New believers, that's how.
The setting apart of the believer into ever increasing fruit and good works is a process.
If you were the rare believer that was born mature, I'm happy for you.
Even new believers can produce fruit. We don't need to become a mature believer before we finally produce any fruit at all. As we grow to maturity in Christ, there will be ever increasing fruit, but that does not mean we remain fruitless until then. Right out of the starting gate as a new believer, I was sharing the gospel with everyone I knew and within 3-4 months, my wife, my son, my brother in law and sister in law all received Christ through faith. Praise the Lord!
But don't project your experience onto others.
I never said that I was born mature. Going from babes in Christ to maturity in Christ is a process and doesn't happen overnight.
IMO, 95% of genuinely believing, saved Christians are type 2 & 3 soil believers.
So 95% of genuine believing, saved Christians produce no fruit at all?

So according to your estimate, what % of saved Christians do YOU believe end up losing their salvation? 75%? 50%? 25%?
The saved Galatians were type 2 soil believers. They believed for a while, and arguably with joy, but fell away.
In a different post, you said we will have to wait to see if these Galatians permanently fell away, but now you confidently argue they fell away and lost their salvation? Sometimes I think you just make stuff up as you go along in order to accommodate your biased theology.
If you do not grow up to good works in your faith and instead persist in dead faith (faith with no works to show for it) that faith will not save you. In the end you will be rejected when Christ returns.
Persist in dead faith? Believers have a living faith (Ephesians 2:5-10) which results in producing good works. All genuine believers are fruitful, but not all are equally fruitful. In James 2:14, we read of one who
says/claims he has faith but has
no works (to validate his claim). That is not genuine faith, but a
bare profession of faith. So when James asks, "Can
that faith save him?" he is saying nothing against genuine faith, but only against an
empty profession of faith/dead faith. *So James does not teach that we are saved "by" works or that dead faith is authentic faith.
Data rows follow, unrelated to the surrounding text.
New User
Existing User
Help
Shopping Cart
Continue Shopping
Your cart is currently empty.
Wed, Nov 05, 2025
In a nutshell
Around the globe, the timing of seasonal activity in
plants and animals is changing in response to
His concern is to
show the reality of the faith professed by the individual (James 2:18) and demonstrate that the faith claimed (James 2:14) by the individual is genuine. Simple!
Faith without works can not save. James says so. If you do not grow up into works of righteousness, you have a faith that can not save you. Does God expect you to be mature on the day you were born again? Of course not. Can you stay that way to the very end? No, of course not.
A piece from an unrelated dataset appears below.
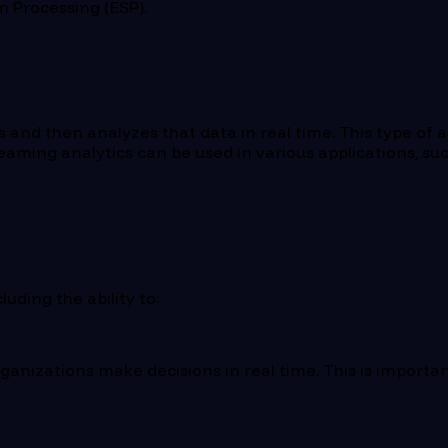
am Processing (ESP).
and then analyzes that data in real time. This type of an
reaming analytics can be used in various applications, s
uding the ability to:
rganizations make decisions in real time. This is importa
I know that faith without works (empty profession of faith/dead faith that results in producing no works at all) cannot save. Of course God does not expect us to be mature on the day we were born again, but he also doesn't expect us to finally start producing good works after we become mature in Christ either. It doesn't take a mature believer to share the gospel, show love towards others, clothe and feed the poor etc.. I've seen many new believers exhibit this fruit in their lives.
The mistake you are making is saying all failed believing without exception was never real to begin with.
Well then show me the words in the Bible to make your argument conclusive -- "lost salvation." God's saints are
preserved forever.. (Psalm 37:28) Jesus
gives His sheep eternal life, they shall never perish or be snatched from His hand.. (John 10:27-28) Those whom God
justified, He also glorified. (Romans 8:30) Those who believe the gospel are
sealed with the Holy Spirit of promise until the redemption of the purchased possession. (Ephesians 1:3-14) He who has
begun a good work in us (believers)
will complete it until the day of Jesus Christ. (Philippians 1:6) If your theory about failed believing/losing salvation was correct, then all of these promises are out the window.
No, the parable of the sower shows us it can be a matter of weak vs. strong faith, not just fake vs. real faith. Until you can grasp that there are, both, fake temporary 'believers' and real temporary believers you will continue to beat your osas drum.
There are no real "temporary" believers, but there are numerous "temporary" make believers. Saving belief in Christ continues and is not some shallow, temporary belief that has no root, produces no fruit and withers away. Until you finally get that through your head, you will continue to beat your nosas drum.